_About this exercise_
"Ryzen" is the word to look for; copy each line of the listing where it occurs.

_Data shown_

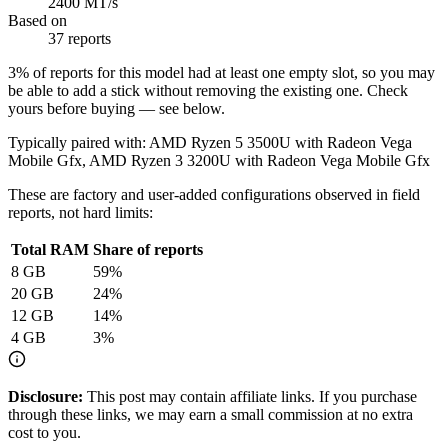
2400 MT/s
Based on
37 reports
3
% of reports for this model had at least one empty slot, so you may
be able to add a stick without removing the existing one. Check
yours before buying — see below.
Typically paired with:
AMD Ryzen 5 3500U with Radeon Vega
Mobile Gfx, AMD Ryzen 3 3200U with Radeon Vega Mobile Gfx
These are factory and user-added configurations observed in field
reports, not hard limits:
Total RAM
Share of reports
8
GB
59
%
20
GB
24
%
12
GB
14
%
4
GB
3
%
Disclosure:
This post may contain affiliate links. If you purchase
through these links, we may earn a small commission at no extra
cost to you.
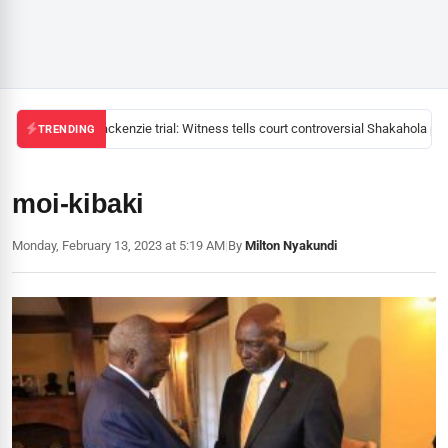
Mackenzie trial: Witness tells court controversial Shakahola pas
TRENDING
moi-kibaki
Monday, February 13, 2023 at 5:19 AM
|
By
Milton Nyakundi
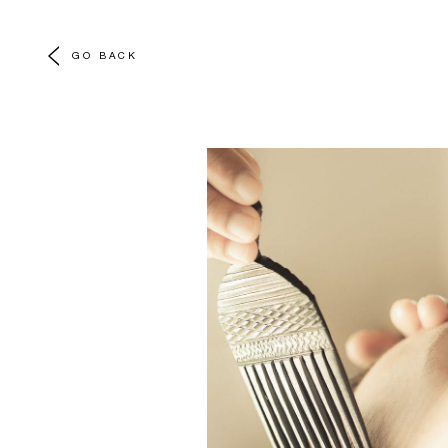
GO BACK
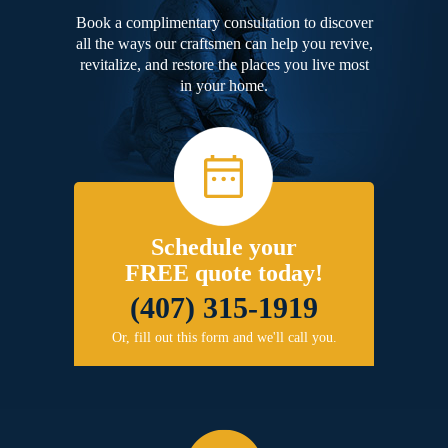
Book a complimentary consultation to discover
all the ways our craftsmen can help you revive,
revitalize, and restore the places you live most
in your home.
Schedule your
FREE quote today!
(407) 315-1919
Or, fill out this form and we'll call you.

_Written reply_
AMD Ryzen 5 3500U with Radeon Vega
Mobile Gfx, AMD Ryzen 3 3200U with Radeon Vega Mobile Gfx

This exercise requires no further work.